En el patio del castillo, había una catedral, cuyo techo fue demolido y, en la parte superior de la torre, se habilitaron puestos de defensa. Los defensores estaban armados con diferentes tipos de fusiles característicos de la época, sobre todo, con fusiles de mecha y pedernal. También tenían su propia invención bélica: un “peligro rompelíneas” que constaba de 28 armas de fuego montadas sobre un marco de madera rodante que parecía haber sido ideado por Leonardo da Vinci. El Castillo de los Caballeros incita al descubrimiento; desde sus muros los defensores arrojaban cántaros de alquitrán caliente sobre los atacantes, las mujeres lucharon de la misma manera que los hombres y su defensa resistió a una fuerza quince veces mayor. El ejército turco atacaba el castillo con 140 cañones, mientras que los defensores disponían solo de 24 cañones. Finalmente, la perseverancia de los defensores del castillo, el invierno que se acercaba lentamente, las dificultades alimentarias y la devastadora epidemia de peste obligaron a los turcos a renunciar a la toma del castillo.

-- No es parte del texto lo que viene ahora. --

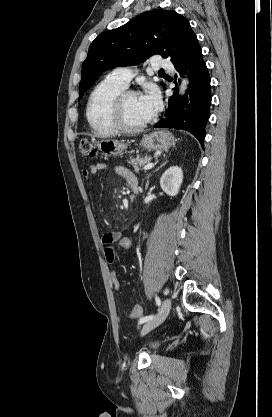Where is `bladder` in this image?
<instances>
[{
  "label": "bladder",
  "instance_id": "obj_1",
  "mask_svg": "<svg viewBox=\"0 0 272 417\" xmlns=\"http://www.w3.org/2000/svg\"><path fill=\"white\" fill-rule=\"evenodd\" d=\"M160 344L158 342L152 341L147 344V348L154 352L159 348Z\"/></svg>",
  "mask_w": 272,
  "mask_h": 417
}]
</instances>
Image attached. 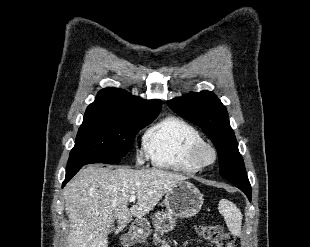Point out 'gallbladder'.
I'll list each match as a JSON object with an SVG mask.
<instances>
[{"mask_svg": "<svg viewBox=\"0 0 310 247\" xmlns=\"http://www.w3.org/2000/svg\"><path fill=\"white\" fill-rule=\"evenodd\" d=\"M113 230H114V228H113V227H111V228H110V230H109V232H112Z\"/></svg>", "mask_w": 310, "mask_h": 247, "instance_id": "gallbladder-1", "label": "gallbladder"}]
</instances>
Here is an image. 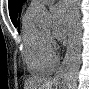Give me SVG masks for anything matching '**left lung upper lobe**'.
<instances>
[{"label":"left lung upper lobe","instance_id":"5c2ea615","mask_svg":"<svg viewBox=\"0 0 89 89\" xmlns=\"http://www.w3.org/2000/svg\"><path fill=\"white\" fill-rule=\"evenodd\" d=\"M24 1L25 0H8L9 14L14 25L16 23L18 8Z\"/></svg>","mask_w":89,"mask_h":89}]
</instances>
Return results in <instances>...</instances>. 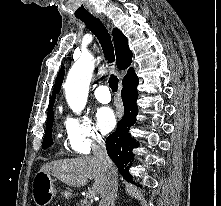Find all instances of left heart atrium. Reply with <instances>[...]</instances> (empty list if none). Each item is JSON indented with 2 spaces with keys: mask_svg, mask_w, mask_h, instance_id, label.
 Listing matches in <instances>:
<instances>
[{
  "mask_svg": "<svg viewBox=\"0 0 221 206\" xmlns=\"http://www.w3.org/2000/svg\"><path fill=\"white\" fill-rule=\"evenodd\" d=\"M97 125L104 134L110 132L116 125V117L109 107H101L96 111Z\"/></svg>",
  "mask_w": 221,
  "mask_h": 206,
  "instance_id": "left-heart-atrium-1",
  "label": "left heart atrium"
}]
</instances>
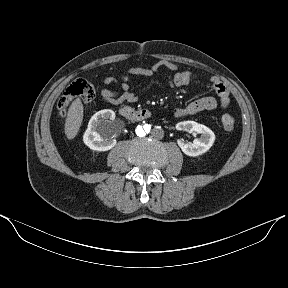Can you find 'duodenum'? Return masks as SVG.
Here are the masks:
<instances>
[{
    "mask_svg": "<svg viewBox=\"0 0 288 288\" xmlns=\"http://www.w3.org/2000/svg\"><path fill=\"white\" fill-rule=\"evenodd\" d=\"M120 113L124 118L131 121H142L150 118L152 115L149 109H134L129 106L121 108Z\"/></svg>",
    "mask_w": 288,
    "mask_h": 288,
    "instance_id": "duodenum-1",
    "label": "duodenum"
}]
</instances>
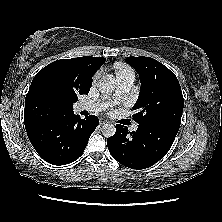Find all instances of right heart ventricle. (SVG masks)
Masks as SVG:
<instances>
[{
	"label": "right heart ventricle",
	"instance_id": "1",
	"mask_svg": "<svg viewBox=\"0 0 222 222\" xmlns=\"http://www.w3.org/2000/svg\"><path fill=\"white\" fill-rule=\"evenodd\" d=\"M115 77L117 81L124 78L134 79V71L129 66L117 64L115 66Z\"/></svg>",
	"mask_w": 222,
	"mask_h": 222
}]
</instances>
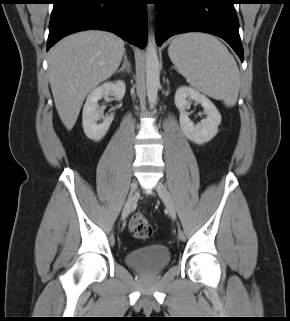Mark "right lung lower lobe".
Wrapping results in <instances>:
<instances>
[{
	"mask_svg": "<svg viewBox=\"0 0 290 321\" xmlns=\"http://www.w3.org/2000/svg\"><path fill=\"white\" fill-rule=\"evenodd\" d=\"M49 50L63 37L98 29L113 32L140 48L146 46V3L149 0H53Z\"/></svg>",
	"mask_w": 290,
	"mask_h": 321,
	"instance_id": "obj_1",
	"label": "right lung lower lobe"
}]
</instances>
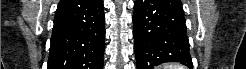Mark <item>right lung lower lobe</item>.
I'll list each match as a JSON object with an SVG mask.
<instances>
[{
    "instance_id": "obj_1",
    "label": "right lung lower lobe",
    "mask_w": 246,
    "mask_h": 69,
    "mask_svg": "<svg viewBox=\"0 0 246 69\" xmlns=\"http://www.w3.org/2000/svg\"><path fill=\"white\" fill-rule=\"evenodd\" d=\"M104 21L102 0H61L48 69H103Z\"/></svg>"
}]
</instances>
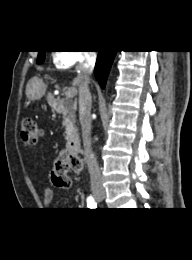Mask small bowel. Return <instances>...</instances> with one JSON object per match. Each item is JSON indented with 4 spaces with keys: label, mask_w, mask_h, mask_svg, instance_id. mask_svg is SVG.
<instances>
[{
    "label": "small bowel",
    "mask_w": 192,
    "mask_h": 260,
    "mask_svg": "<svg viewBox=\"0 0 192 260\" xmlns=\"http://www.w3.org/2000/svg\"><path fill=\"white\" fill-rule=\"evenodd\" d=\"M43 196H44V205L46 207H49L53 201L54 192L53 189L50 186L44 187L43 190Z\"/></svg>",
    "instance_id": "c3829d8e"
}]
</instances>
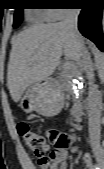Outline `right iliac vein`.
I'll list each match as a JSON object with an SVG mask.
<instances>
[{"mask_svg":"<svg viewBox=\"0 0 104 169\" xmlns=\"http://www.w3.org/2000/svg\"><path fill=\"white\" fill-rule=\"evenodd\" d=\"M92 149L100 169H104V150L99 144H93Z\"/></svg>","mask_w":104,"mask_h":169,"instance_id":"obj_1","label":"right iliac vein"}]
</instances>
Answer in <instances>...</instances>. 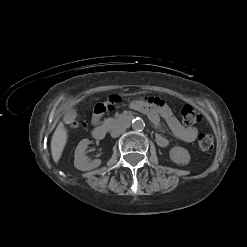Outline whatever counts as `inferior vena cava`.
<instances>
[{"instance_id": "inferior-vena-cava-1", "label": "inferior vena cava", "mask_w": 247, "mask_h": 247, "mask_svg": "<svg viewBox=\"0 0 247 247\" xmlns=\"http://www.w3.org/2000/svg\"><path fill=\"white\" fill-rule=\"evenodd\" d=\"M126 128L123 126H115L111 129V136L113 138L118 137L119 135L123 134L125 132Z\"/></svg>"}]
</instances>
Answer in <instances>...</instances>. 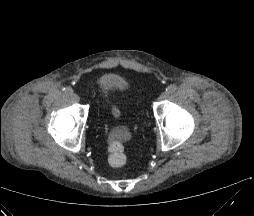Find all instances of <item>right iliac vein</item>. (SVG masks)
Masks as SVG:
<instances>
[{"instance_id": "right-iliac-vein-1", "label": "right iliac vein", "mask_w": 254, "mask_h": 216, "mask_svg": "<svg viewBox=\"0 0 254 216\" xmlns=\"http://www.w3.org/2000/svg\"><path fill=\"white\" fill-rule=\"evenodd\" d=\"M71 98H72L73 101H75V102H79V101H80V97H79L78 94H76V93H73V94L71 95Z\"/></svg>"}]
</instances>
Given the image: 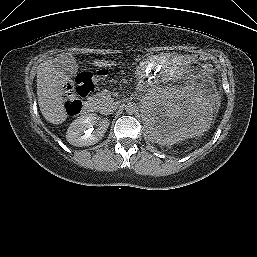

La restauración de la fortaleza bastante deteriorada fue iniciada después del asedio y dirigida por el maestro de construcción Francesco Pozzo y el arquitecto Martino Remiglio, y duró hasta la década de 1560. Mientras tanto, Paulo Mirandola desarrolló aún más el castillo de húsares y el castillo interior. Durante esta época, también se construyeron las torres pentagonales del castillo según los antiguos sistemas italianos. La fortaleza convertida actualmente en un museo de historia local se encuentra en el corazón de Eger. También alberga el Palacio Episcopal gótico, pero con detalles renacentistas, la pinacoteca local, un panóptico medieval y un museo de mazmorras. Otra curiosidad de la ciudad y la región es el vino de Eger. Las colinas de los alrededores de Eger se plantaron con viñedos en los siglos XIII-XIV. De estos viñedos, los monjes cistercienses asentados allí cubrían sus necesidades de vino, ya que este era un complemento esencial para las ceremonias de la iglesia. Ya entonces, aquí se había asentado una de las más grandes diócesis, cuya jurisdicción se extendía a todo el noreste de Hungría. Por decreto real, una décima parte de la cosecha de vino, el llamado diezmo, tenía que ser entregada a la iglesia y a las instituciones seculares.

Más tarde, los “rác” (serbios) que huían de los turcos trajeron consigo la tecnología de fermentación en cubas del vino tinto, así como la variedad de vid llamada kadarka. Por tanto, en el siglo XVII, las variedades de vid de vino tinto ganaron cada vez más terreno en detrimento de las de vino blanco. De este modo, a pesar de que las circunstancias ecológicas favorecían la elaboración de néctares blancos, la zona se volvió famosa por el vino Sangre de Toro de Eger. Este vino se elabora con el maridaje de varios tintos. Antaño, diferentes versiones de kadarka proporcionaban la base, hoy, a menudo, se utiliza la variedad franco azul. El vino Leányka de Eger, el Hárslevelű de Debrő, así como el Riesling italiano de Verpelét, también son vinos famosos de esta subregión vinícola. Merece la pena visitar la ciudad de Eger, situada una hora y media de viaje en coche desde Budapest. Sin embargo, si desea una experiencia plena, quédese aquí también por la noche para que pueda degustar dichos vinos en las inmediaciones de las bodegas y meditar sobre los gloriosos recuerdos de una época pasada con una copa en la mano.